Y Gilbert se alejó para proseguir su búsqueda.

—¡Aún no estoy muerto, vil esclavo del látigo! —murmuró el proscrito incorporándose sobre un codo.

Y arrastrándose con manos y rodillas, fue a buscar reposo y abrigo en la espesura.

El anciano, cada vez más inquieto, seguía recorriendo el bosque, y empezaba a perder toda esperanza de encontrar a la muchacha, al menos viva, cuando, no lejos de donde se encontraba, oyó cantar una de esas alegres baladas que antaño compuso en honor de su hijo Robín.

El cantante invisible se dirigía hacia él por el mismo sendero; Gilbert escuchó, y su amor propio de poeta le hizo olvidar las inquietudes del momento.
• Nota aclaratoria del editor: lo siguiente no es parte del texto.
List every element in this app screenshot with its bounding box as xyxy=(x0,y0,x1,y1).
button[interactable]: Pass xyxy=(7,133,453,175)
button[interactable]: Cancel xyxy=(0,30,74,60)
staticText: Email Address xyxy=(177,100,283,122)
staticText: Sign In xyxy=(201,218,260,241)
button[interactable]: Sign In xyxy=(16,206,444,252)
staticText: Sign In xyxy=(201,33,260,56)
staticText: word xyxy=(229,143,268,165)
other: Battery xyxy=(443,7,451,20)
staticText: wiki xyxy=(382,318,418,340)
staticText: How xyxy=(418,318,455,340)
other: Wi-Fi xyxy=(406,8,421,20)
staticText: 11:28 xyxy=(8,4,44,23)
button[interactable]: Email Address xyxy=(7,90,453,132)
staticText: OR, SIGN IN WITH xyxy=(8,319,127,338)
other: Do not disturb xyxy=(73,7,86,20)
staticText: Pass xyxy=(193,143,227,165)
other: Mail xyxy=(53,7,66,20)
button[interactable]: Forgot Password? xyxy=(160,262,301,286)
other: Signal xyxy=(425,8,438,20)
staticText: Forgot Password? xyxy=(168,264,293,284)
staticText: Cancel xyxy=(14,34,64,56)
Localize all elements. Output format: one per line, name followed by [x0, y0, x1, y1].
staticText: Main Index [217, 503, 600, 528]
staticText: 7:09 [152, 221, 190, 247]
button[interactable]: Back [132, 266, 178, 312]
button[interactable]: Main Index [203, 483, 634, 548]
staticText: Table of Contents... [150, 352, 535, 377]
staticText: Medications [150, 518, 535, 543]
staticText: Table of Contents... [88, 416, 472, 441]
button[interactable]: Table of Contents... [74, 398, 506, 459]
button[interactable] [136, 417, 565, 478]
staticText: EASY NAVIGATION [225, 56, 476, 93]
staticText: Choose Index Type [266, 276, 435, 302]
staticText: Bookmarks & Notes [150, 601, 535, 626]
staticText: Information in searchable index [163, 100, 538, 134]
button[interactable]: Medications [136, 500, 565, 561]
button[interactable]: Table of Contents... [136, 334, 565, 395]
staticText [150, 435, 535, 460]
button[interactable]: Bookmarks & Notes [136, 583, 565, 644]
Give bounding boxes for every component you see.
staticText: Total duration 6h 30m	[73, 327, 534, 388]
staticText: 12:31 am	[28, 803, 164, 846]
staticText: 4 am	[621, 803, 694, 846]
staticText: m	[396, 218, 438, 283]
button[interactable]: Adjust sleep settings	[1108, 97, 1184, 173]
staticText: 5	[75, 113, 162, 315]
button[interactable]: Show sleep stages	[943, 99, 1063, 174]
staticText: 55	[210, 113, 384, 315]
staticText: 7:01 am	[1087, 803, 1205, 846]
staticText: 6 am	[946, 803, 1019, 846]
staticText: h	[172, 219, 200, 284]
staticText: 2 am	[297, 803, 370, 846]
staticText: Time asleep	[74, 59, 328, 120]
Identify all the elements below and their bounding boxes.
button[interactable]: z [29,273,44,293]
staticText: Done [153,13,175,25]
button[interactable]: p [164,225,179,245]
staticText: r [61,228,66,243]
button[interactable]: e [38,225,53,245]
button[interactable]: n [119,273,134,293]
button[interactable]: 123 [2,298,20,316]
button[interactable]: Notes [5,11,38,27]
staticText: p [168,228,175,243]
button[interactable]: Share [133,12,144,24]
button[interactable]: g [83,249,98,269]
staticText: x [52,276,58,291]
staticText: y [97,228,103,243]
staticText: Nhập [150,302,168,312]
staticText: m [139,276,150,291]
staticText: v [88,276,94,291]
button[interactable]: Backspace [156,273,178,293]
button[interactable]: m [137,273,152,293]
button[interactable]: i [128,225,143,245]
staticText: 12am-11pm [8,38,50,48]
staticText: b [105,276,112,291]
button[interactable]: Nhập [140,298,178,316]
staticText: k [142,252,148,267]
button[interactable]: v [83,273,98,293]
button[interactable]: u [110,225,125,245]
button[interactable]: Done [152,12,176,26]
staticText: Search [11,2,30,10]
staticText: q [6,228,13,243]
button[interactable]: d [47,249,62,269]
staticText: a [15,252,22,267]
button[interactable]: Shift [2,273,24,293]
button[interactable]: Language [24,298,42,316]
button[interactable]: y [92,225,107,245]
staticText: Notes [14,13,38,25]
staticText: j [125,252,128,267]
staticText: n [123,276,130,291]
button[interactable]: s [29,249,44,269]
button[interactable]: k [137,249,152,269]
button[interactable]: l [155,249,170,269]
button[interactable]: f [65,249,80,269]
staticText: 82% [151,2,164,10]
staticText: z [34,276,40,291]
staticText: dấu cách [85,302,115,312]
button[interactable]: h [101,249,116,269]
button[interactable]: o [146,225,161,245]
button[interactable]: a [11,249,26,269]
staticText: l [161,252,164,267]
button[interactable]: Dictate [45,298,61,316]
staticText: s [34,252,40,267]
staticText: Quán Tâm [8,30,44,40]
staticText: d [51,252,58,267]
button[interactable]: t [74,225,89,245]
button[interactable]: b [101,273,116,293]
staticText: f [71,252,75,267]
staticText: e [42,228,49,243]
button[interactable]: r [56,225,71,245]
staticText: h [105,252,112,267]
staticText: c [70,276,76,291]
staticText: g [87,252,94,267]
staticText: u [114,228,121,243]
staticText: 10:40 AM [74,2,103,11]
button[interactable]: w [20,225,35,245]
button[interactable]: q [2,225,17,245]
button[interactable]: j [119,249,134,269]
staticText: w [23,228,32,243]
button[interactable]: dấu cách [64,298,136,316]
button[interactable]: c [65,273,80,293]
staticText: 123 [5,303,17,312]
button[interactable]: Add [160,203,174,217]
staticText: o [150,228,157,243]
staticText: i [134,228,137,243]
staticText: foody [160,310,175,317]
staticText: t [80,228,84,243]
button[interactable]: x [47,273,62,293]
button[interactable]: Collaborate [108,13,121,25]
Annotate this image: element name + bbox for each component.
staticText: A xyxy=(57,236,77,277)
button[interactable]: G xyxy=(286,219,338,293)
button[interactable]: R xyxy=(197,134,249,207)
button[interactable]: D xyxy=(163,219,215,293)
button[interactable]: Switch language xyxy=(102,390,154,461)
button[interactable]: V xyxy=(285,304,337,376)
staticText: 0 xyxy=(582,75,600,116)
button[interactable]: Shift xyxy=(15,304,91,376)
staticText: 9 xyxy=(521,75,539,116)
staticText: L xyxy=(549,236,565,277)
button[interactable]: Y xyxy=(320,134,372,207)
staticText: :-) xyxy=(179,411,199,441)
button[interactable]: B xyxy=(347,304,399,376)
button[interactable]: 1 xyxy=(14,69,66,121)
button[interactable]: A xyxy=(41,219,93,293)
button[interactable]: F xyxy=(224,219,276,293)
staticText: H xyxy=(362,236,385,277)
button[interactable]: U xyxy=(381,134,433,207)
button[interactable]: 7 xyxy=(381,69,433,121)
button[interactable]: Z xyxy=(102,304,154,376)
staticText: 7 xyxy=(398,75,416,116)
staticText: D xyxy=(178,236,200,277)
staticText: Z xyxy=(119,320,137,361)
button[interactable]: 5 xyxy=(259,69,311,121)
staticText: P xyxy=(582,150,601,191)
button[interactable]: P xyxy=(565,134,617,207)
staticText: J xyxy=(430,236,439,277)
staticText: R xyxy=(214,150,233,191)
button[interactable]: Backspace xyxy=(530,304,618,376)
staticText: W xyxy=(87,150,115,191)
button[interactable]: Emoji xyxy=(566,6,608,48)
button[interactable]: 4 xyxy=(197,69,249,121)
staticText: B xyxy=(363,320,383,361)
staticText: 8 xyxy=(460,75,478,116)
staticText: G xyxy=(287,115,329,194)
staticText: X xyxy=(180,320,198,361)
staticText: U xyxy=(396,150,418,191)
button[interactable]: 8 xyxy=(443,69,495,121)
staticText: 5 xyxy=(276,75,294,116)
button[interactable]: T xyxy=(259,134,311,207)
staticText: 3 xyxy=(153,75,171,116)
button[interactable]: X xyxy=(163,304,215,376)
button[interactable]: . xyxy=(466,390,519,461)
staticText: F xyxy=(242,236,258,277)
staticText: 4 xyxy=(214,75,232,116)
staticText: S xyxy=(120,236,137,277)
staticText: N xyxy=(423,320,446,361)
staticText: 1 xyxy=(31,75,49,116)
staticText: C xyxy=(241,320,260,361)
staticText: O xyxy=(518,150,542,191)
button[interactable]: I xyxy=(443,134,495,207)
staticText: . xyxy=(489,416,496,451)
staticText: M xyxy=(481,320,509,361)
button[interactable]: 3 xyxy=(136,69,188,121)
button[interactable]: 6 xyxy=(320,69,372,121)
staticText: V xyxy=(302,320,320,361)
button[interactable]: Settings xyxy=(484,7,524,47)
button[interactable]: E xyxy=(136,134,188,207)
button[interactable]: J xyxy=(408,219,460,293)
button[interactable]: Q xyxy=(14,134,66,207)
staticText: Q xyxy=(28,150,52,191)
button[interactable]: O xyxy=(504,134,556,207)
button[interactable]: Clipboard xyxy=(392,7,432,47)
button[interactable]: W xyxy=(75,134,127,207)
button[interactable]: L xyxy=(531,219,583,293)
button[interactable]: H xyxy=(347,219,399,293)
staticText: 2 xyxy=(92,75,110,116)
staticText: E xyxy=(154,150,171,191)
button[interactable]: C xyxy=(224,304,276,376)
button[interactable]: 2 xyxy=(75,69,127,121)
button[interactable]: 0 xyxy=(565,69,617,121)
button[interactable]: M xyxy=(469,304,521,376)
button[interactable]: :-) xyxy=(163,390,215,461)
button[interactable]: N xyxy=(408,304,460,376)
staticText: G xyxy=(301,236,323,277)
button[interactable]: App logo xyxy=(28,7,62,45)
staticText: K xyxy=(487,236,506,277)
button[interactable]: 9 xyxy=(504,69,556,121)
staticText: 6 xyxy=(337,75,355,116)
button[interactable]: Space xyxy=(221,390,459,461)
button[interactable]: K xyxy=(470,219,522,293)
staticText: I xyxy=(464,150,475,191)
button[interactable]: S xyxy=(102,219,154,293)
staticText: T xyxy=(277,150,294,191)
—Así la roja figura del idiota de Will, al que apodan el Escarlata con tanta razón, se balancee colgada de la rama de un roble —murmuró Gilbert con mal humor—. Canta mi balada de una forma que nada tiene que ver con la letra. ¡Eh! maese Gamwell; ¡eh! William Gamwell, ¡no estropees así la música y la poesía! ¡Eh! ¿qué diablos haces a estas horas en el bosque?

Reconociendo al guardabosques Will gritó:

—¡Buenas noticias, amigo mío, buenas noticias! La joven está a salvo en el «hall»; miss Bárbara y miss Vinifred cuidan de ella; Pequeño Juan la encontró en el bosque justo en el momento en que un «outlaw» le iba a jugar una mala pasada. ¿Pero estáis solo, Gilbert? ¿y Robín? ¿dónde está mi querido Robín Hood?

—¡Tranquilízate, tranquilízate Will! Robín partió esta mañana hacia Nottingham; cuando dejé la casa no había regresado aún.

—Qué pálido estáis, Gilbert —dijo otro personaje que no era sino Pequeño Juan—. ¿Qué tenéis? ¿Estáis enfermo?

—No; estoy apenado: mi cuñado murió hoy, y me he enterado de que… pero dejémoslo, no hablemos de ello. ¡Dios sea alabado!, miss Mariana está a salvo. Es a ella a quien buscaba en el bosque; juzgad mi aprensión, sobre todo después de haber encontrado hace un instante al mejor de mis perros, al pobre Lance, medio muerto.

—Lance medio muerto, ese perro tan bueno, tan…

—Sí, Lance, un animal de los que ya quedan pocos, la raza se ha extinguido.

—¿Quién lo ha hecho? ¿Quién cometió ese crimen? ¡Decidme dónde está el bellaco que le parto las costillas!

—Estáte tranquilo, hijo mío, ya vengué al viejo Lance.

—No importa, también yo quiero vengarle, ¿dónde está el miserable que es tan cobarde como para matar a un perro? Le voy a tomar las medidas con mi bastón. ¿Un «outlaw», verdad?

—Sí, le dejé allá… por aquella parte… casi muerto, después de haberle tumbado a golpes de plano con mi daga.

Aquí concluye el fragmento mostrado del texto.